Step 2 • Market Research
I already mentioned that I initially imagined a way artsier and flashier design. Most of my early research was spend on websites featured on awwwards.com. Most of my inspiration later on came from websites focused more heavily on functionality namely: artstation.com, youtube.com and the spotify app. The idea for using this style of navigation came from a friend of mine.

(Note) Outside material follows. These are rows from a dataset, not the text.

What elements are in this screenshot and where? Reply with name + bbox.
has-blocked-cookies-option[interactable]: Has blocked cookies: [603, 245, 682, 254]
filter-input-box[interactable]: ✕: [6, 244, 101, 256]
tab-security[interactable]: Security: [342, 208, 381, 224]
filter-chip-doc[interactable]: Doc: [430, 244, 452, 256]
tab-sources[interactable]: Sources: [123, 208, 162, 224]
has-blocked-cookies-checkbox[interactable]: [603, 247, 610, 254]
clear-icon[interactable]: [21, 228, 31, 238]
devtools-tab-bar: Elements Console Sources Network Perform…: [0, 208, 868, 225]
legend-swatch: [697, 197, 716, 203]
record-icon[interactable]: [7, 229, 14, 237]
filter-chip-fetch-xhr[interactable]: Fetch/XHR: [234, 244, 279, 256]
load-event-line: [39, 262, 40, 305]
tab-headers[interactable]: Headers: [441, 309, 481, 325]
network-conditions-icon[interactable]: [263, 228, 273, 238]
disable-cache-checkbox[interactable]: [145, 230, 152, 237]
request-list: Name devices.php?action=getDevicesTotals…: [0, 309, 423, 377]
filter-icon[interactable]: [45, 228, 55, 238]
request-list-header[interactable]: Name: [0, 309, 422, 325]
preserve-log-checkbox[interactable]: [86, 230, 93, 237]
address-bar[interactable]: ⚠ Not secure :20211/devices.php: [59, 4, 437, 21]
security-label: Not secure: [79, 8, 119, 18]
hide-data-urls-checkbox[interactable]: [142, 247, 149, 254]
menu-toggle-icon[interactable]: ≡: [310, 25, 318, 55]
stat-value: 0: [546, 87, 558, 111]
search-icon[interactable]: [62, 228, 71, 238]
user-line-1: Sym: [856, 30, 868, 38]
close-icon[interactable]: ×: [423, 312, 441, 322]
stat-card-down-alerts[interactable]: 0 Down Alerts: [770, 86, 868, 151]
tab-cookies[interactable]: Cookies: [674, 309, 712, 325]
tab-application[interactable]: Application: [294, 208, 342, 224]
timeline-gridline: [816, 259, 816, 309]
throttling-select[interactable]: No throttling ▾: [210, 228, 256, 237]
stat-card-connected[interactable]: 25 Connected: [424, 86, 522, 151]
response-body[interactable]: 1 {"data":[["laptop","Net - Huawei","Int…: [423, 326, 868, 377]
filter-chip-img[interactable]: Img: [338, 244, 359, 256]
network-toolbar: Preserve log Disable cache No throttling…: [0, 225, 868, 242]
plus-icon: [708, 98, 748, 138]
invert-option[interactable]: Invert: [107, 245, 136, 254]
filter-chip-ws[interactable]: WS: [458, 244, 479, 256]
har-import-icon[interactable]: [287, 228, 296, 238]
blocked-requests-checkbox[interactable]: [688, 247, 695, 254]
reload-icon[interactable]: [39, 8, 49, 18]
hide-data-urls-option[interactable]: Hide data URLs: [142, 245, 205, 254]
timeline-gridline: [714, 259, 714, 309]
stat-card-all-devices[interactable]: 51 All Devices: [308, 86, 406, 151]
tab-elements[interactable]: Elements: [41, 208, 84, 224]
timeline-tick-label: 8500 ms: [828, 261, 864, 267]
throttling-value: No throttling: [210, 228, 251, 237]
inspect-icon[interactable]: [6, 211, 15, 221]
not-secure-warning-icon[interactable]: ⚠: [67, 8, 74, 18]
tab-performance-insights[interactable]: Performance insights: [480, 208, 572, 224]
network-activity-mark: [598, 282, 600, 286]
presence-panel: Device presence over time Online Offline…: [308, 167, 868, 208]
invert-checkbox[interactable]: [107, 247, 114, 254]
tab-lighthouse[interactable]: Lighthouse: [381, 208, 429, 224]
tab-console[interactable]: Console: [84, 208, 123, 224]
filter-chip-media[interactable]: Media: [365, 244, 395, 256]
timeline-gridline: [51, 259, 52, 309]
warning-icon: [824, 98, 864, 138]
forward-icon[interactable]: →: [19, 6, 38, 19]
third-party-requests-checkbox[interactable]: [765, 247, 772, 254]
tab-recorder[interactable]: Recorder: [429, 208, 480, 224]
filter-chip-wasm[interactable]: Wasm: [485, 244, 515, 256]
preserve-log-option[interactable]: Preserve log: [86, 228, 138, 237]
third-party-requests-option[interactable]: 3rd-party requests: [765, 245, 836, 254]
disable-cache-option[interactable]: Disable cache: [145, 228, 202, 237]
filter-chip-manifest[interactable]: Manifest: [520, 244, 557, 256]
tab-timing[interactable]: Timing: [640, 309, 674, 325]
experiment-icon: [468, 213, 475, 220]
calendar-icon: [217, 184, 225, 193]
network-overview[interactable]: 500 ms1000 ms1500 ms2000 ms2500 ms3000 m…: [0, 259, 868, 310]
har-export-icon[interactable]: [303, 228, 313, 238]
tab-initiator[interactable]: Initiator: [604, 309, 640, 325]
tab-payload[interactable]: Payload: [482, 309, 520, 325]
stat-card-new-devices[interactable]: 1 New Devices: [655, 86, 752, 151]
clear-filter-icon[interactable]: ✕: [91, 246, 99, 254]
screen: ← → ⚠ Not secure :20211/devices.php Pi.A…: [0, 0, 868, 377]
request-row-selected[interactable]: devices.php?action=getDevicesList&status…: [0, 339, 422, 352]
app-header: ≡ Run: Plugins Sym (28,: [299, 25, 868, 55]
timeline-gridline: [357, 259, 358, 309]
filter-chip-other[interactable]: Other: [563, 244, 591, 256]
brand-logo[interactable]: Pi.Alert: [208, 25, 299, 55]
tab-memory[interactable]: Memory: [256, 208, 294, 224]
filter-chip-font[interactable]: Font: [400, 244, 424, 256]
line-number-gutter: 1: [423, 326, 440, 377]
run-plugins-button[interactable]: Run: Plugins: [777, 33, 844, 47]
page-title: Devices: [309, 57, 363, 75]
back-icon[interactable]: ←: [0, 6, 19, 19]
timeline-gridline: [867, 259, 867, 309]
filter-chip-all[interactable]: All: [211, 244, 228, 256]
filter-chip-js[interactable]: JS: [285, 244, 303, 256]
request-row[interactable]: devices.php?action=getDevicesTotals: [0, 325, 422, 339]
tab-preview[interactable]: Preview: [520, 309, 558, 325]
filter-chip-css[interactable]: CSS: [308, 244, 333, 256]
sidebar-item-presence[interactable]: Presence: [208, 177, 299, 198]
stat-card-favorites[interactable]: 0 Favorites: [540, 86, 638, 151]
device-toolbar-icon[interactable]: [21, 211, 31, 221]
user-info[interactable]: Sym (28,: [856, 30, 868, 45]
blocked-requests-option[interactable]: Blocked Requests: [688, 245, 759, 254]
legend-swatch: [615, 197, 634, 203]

Step 3 • Designing & Prototyping
I went through multiple designs even beginning to implement two of them. Most of my prototyping was done on paper or sketched on my pc due to its ligthweight nature. I also begun to create a prototype in Figma because I only had used AdobeXD and Axure before. But since getting used to Figma only seemed to hinder my workflow I decided not to use it for this project.
Step 4 • Implementation
I created this website only using HTML, CSS and some JavaScript. I tried to avoid JS as much as I could, mainly for accesibility and complexity reasons.
Navigation: Navigation is arguably the most critical point for my website. I wanted to give user group 2(HR) a feeling of discovery. For them there is no need to search for something specif due to the fact they arent aware of specific projects yet. For user group 1(Me) i felt like using CTRL+F to find articles was good enough. The navigation I now use is heavily inspired by a design spotify uses. The implementation is pretty dirty. I rarely us JavaScript and I really underestimated the complexity of this filter system.

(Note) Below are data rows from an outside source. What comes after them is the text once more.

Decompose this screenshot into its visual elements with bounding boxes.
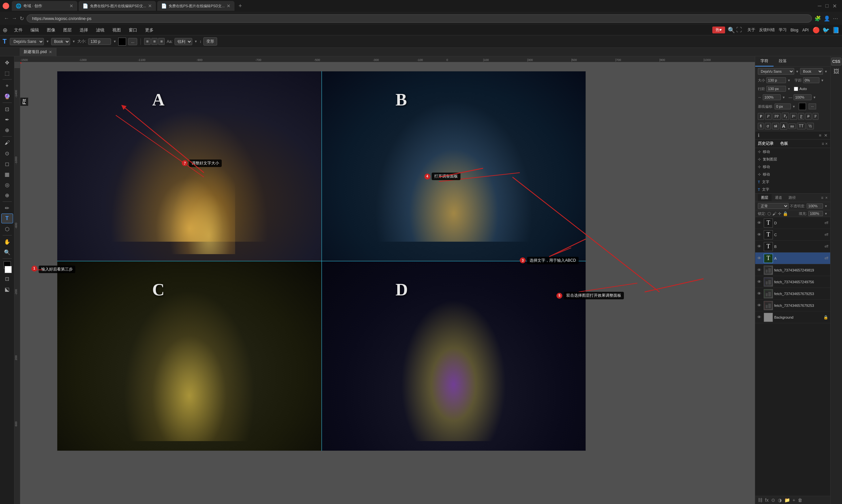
tab-character[interactable]: 字符 [755, 56, 773, 67]
layer-item-img2[interactable]: 👁 fetch_737434657249756 [755, 276, 830, 288]
layer-item-d[interactable]: 👁 T D eff [755, 217, 830, 229]
layers-adj-icon[interactable]: ◑ [778, 498, 782, 503]
back-button[interactable]: ← [4, 15, 9, 21]
typo-icon-pfrac[interactable]: P [812, 113, 819, 120]
char-style-select[interactable]: Book [800, 68, 823, 75]
panel-menu-icon[interactable]: ≡ [819, 133, 821, 138]
heal-tool[interactable]: ⊕ [1, 125, 13, 135]
typo-icon-punder[interactable]: P [798, 113, 804, 120]
lock-pixels-icon[interactable]: 🖌 [772, 211, 776, 216]
history-item-2[interactable]: ⊹ 移动 [755, 163, 830, 170]
quick-mask-tool[interactable]: ⊡ [1, 274, 13, 284]
typo-icon-p2[interactable]: P² [790, 113, 797, 120]
image-cell-d[interactable] [322, 261, 586, 451]
stamp-tool[interactable]: ⊙ [1, 148, 13, 158]
gradient-tool[interactable]: ▦ [1, 169, 13, 179]
refresh-button[interactable]: ↻ [20, 15, 24, 22]
menu-window[interactable]: 窗口 [125, 26, 141, 34]
menu-learn[interactable]: 学习 [779, 27, 787, 33]
doc-tab-close[interactable]: ✕ [49, 50, 52, 54]
pen-tool[interactable]: ✏ [1, 203, 13, 213]
fullscreen-icon[interactable]: ⛶ [736, 26, 742, 33]
menu-view[interactable]: 视图 [108, 26, 125, 34]
tab-paragraph[interactable]: 段落 [773, 56, 792, 67]
art-canvas[interactable]: A B C D [57, 71, 586, 451]
antialiasing-select[interactable]: 锐利 [175, 38, 192, 45]
eyedropper-tool[interactable]: ✒ [1, 114, 13, 124]
layer-eye-img3[interactable]: 👁 [757, 291, 763, 296]
history-item-5[interactable]: T 文字 [755, 186, 830, 193]
browser-close-icon[interactable] [3, 3, 9, 9]
layers-link-icon[interactable]: ⛓ [758, 498, 763, 503]
tab-ps2-close[interactable]: ✕ [227, 3, 231, 8]
document-tab-new[interactable]: 新建项目.psd ✕ [20, 48, 56, 56]
char-font-select[interactable]: DejaVu Sans [758, 68, 794, 75]
layer-eye-background[interactable]: 👁 [757, 315, 763, 320]
lock-all-icon[interactable]: 🔒 [783, 211, 788, 216]
layer-item-background[interactable]: 👁 Background 🔒 [755, 311, 830, 323]
more-options-button[interactable]: ... [128, 38, 137, 45]
wand-tool[interactable]: 🔮 [1, 91, 13, 101]
select-tool[interactable]: ⬚ [1, 68, 13, 78]
hand-tool[interactable]: ✋ [1, 237, 13, 247]
search-icon[interactable]: 🔍 [728, 26, 735, 34]
image-cell-b[interactable] [322, 71, 586, 261]
layer-eye-a[interactable]: 👁 [757, 256, 763, 261]
twitter-icon[interactable]: 🐦 [822, 26, 829, 34]
eraser-tool[interactable]: ◻ [1, 159, 13, 169]
background-color[interactable] [4, 266, 12, 273]
menu-feedback[interactable]: 反馈纠错 [759, 27, 775, 33]
brush-tool[interactable]: 🖌 [1, 138, 13, 148]
reddit-icon[interactable]: 🔴 [812, 26, 820, 34]
typo-icon-caps[interactable]: A [780, 123, 787, 130]
layer-eye-img4[interactable]: 👁 [757, 303, 763, 308]
fill-input[interactable] [808, 211, 823, 216]
tab-qiyu[interactable]: 🌐 奇域 · 创作 ✕ [12, 1, 77, 11]
layers-fx-icon[interactable]: fx [765, 498, 769, 503]
tab-ps2[interactable]: 📄 免费在线PS-图片在线编辑PSD文... ✕ [157, 1, 234, 11]
font-style-select[interactable]: Book [51, 38, 70, 45]
menu-image[interactable]: 图像 [43, 26, 59, 34]
layer-item-img4[interactable]: 👁 fetch_737434657679253 [755, 300, 830, 311]
new-tab-button[interactable]: + [236, 3, 245, 10]
char-leading-input[interactable] [766, 86, 786, 92]
lock-transparent-icon[interactable]: ⬡ [767, 211, 771, 216]
layer-item-img3[interactable]: 👁 fetch_737434657679253 [755, 288, 830, 300]
char-more-btn[interactable]: ··· [809, 104, 816, 109]
layers-new-icon[interactable]: + [792, 498, 795, 503]
tab-ps1-close[interactable]: ✕ [148, 3, 152, 8]
minimize-icon[interactable]: ─ [818, 3, 821, 9]
layer-eye-img1[interactable]: 👁 [757, 268, 763, 272]
layers-delete-icon[interactable]: 🗑 [798, 498, 802, 503]
layers-close-icon[interactable]: × [825, 196, 828, 200]
char-baseline-input[interactable] [774, 104, 791, 109]
layer-eye-img2[interactable]: 👁 [757, 280, 763, 284]
hot-btn[interactable]: 热♥ [712, 26, 725, 33]
tab-ps1[interactable]: 📄 免费在线PS-图片在线编辑PSD文... ✕ [78, 1, 156, 11]
typo-icon-fi[interactable]: fi [758, 123, 764, 129]
tab-channels[interactable]: 通道 [772, 194, 785, 201]
lock-position-icon[interactable]: ✛ [778, 211, 782, 216]
layers-folder-icon[interactable]: 📁 [784, 498, 790, 503]
typo-icon-tt[interactable]: TT [797, 123, 806, 129]
menu-select[interactable]: 选择 [76, 26, 92, 34]
typo-icon-bold[interactable]: P [758, 113, 764, 120]
info-icon[interactable]: ℹ [758, 133, 759, 138]
char-color-swatch[interactable] [799, 103, 806, 110]
typo-icon-pr[interactable]: Pr [782, 113, 789, 120]
typo-icon-pstrike[interactable]: P [805, 113, 811, 120]
text-tool[interactable]: T [1, 214, 13, 223]
settings-icon[interactable]: ⋯ [833, 15, 838, 22]
forward-button[interactable]: → [12, 15, 17, 21]
layer-eye-d[interactable]: 👁 [757, 220, 763, 225]
auto-leading-checkbox[interactable] [794, 87, 798, 91]
move-tool[interactable]: ✥ [1, 58, 13, 68]
history-item-1[interactable]: ⊹ 复制图层 [755, 156, 830, 163]
layer-item-img1[interactable]: 👁 fetch_737434657249819 [755, 264, 830, 276]
line-spacing-selector[interactable]: ↕ [199, 39, 201, 44]
layers-mask-icon[interactable]: ⊙ [771, 498, 775, 503]
history-menu-icon[interactable]: ≡ [822, 142, 824, 146]
address-bar[interactable] [26, 14, 812, 23]
char-scale-h-input[interactable] [763, 94, 781, 100]
menu-api[interactable]: API [802, 28, 809, 32]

Quick loading of images: I really wanted to optimize the picture loading. Mainly because I thought it'd look cool. In principle there are two versions of each image, one very very low resolution which loads initially and the real one that only loads in when visible in the viewport. I wrote a python script to create these low resolution thubnails which came with it's own challanges. Initially I scaled all images to 2% size, which caused the thumbnails to differ heavily in size. Also the library I used (Python Imaging Library - PIL) swapped the Red and Blue Channels which caused the images to have the wrong colors.
Responsivness: Responsivness was more of an afterthought. I always kept it somewhat in mind, but being aware that my target user group presumably only uses computers. I wasn't bothered too much by it.
Step 5 • Creating Content
Collecting and remembering old projects was no easy feed. I was heavily biased towards recent projects for obvious reasons and I'm certain that I forgot a lot of thinks I did not so recently. Creating written content for each article is still very time consuming. Trying to document afterwards is always a bad idea. Right now I'm just writing down the first thing that comes to mind in regards to that particular project. I also try to be as honest as possible with myself. I'm not sure wether I should include stuff I failed or really am not happy about. Obviously a portfolio is not the right place for this. Maybe I'm gonna seperate the portfolio stuff from the documenting stuff completly. Propably should have done that to begin with.
Step 6 • Webhosting
For my domain I initially eyed nicksportfol.io but this one was a bit cheaper. I still like the idea though. I wanted to host on OVH but they wouldn't verify me. They took my money and ignored me from there on. Three weeks later and I still haven't heard back. So I switched over to one.com, and in a few hours my website was up and running.